Where are commercial providers building networks?
Private companies do not generally make detailed roll–out plans available but some, including Openreach and City Fibre, have done so.
BDUK gathers information about the industry’s roll–out plans as part of the procurement process for Project Gigabit. Detailed information is not published for commercial reasons, but a general indication of areas that are expected to be reached by private investment may be available. There is more on this in the next section.
Which areas will benefit from Project Gigabit?
The main part of Project Gigabit is a series of public procurements covering areas that would not otherwise receive private investment. Suppliers bid for contracts to build in these areas, called ‘Lots.’ A table showing the current stage and projected timetable for each Lot is available on BDUK’s subsidy advice webpage (see ‘Project Gigabit – Table of Ongoing BDUK Subsidy Procurements’).

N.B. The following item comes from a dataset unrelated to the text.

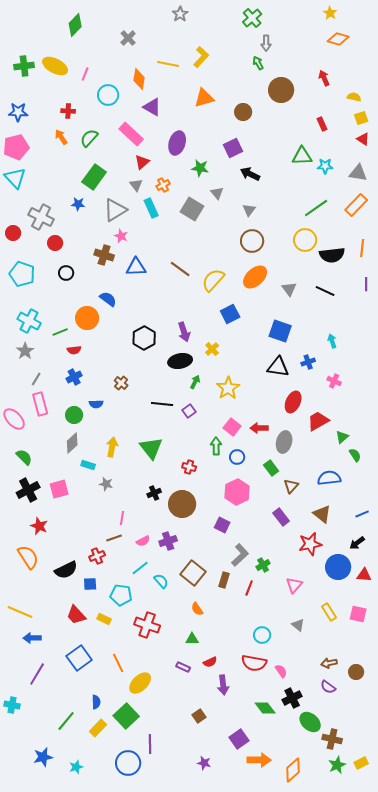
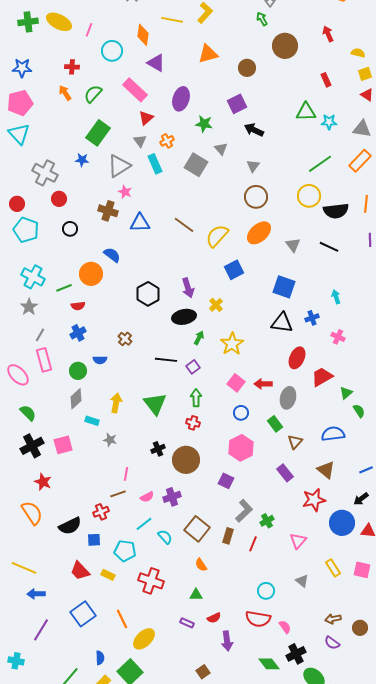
red circle: (13, 233) -> (17, 204), moved
green arrow: (216, 446) -> (196, 398), moved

The availability of information on whether specific localities will be covered by Project Gigabit depends on which stage of the procurement process the relevant Lot has reached.
Before putting the contracts for a Lot out for procurement, BDUK will conduct a series of consultations to identify which premises should be eligible for funding. The first consultation is called an Open Market Review. The OMR asks suppliers to provide information about their planned broadband infrastructure investment over the next three years. BDUK uses this information to identify premises in the Lot that are not likely to be reached commercially. Its proposals then go out for a second consultation, called a Public Review (PR).
A collection of PRs is available on gov.uk: Project Gigabit programme: public reviews.
It is at the PR stage that detail about which areas may receive public funding will first be published. The PR will include a draft map of the area and a list of postcodes. Each postcode area will be assigned a colour based on BDUK’s assessment of the commercial gigabit roll–out:
- Black indicates areas where gigabit broadband is currently available from multiple suppliers, or where multiple suppliers expect to deploy gigabit broadband infrastructure in the next three years.
- Grey indicates areas where gigabit broadband is currently available from one supplier, or where one supplier expects to deploy gigabit broadband infrastructure in the next three years.
- Blue (or ‘under review’ in the postcode list) indicates areas where BDUK is either unsure about current gigabit coverage or believes there are risks that build plans will not be delivered.
- White indicates areas that are not likely to have access to gigabit-capable broadband within the next three years.
Only areas classified as ‘white’ will be eligible for public funding. Blue areas will be monitored and become eligible if commercial plans fall away.
Postcode areas are used for ‘presentational’ purposes only. Project Gigabit will subsidise the rollout to individual premises rather than postcodes. If a single premises within a postcode area has been classified as ‘white’, then that area will be white on the map even if the majority will be reached commercially.
A final map of eligible areas will be published once BDUK has analysed the responses to the PR consultation. This will inform the list of premises included in the contracts that go out for procurement.
What other options are available to constituents outside commercial roll–out areas?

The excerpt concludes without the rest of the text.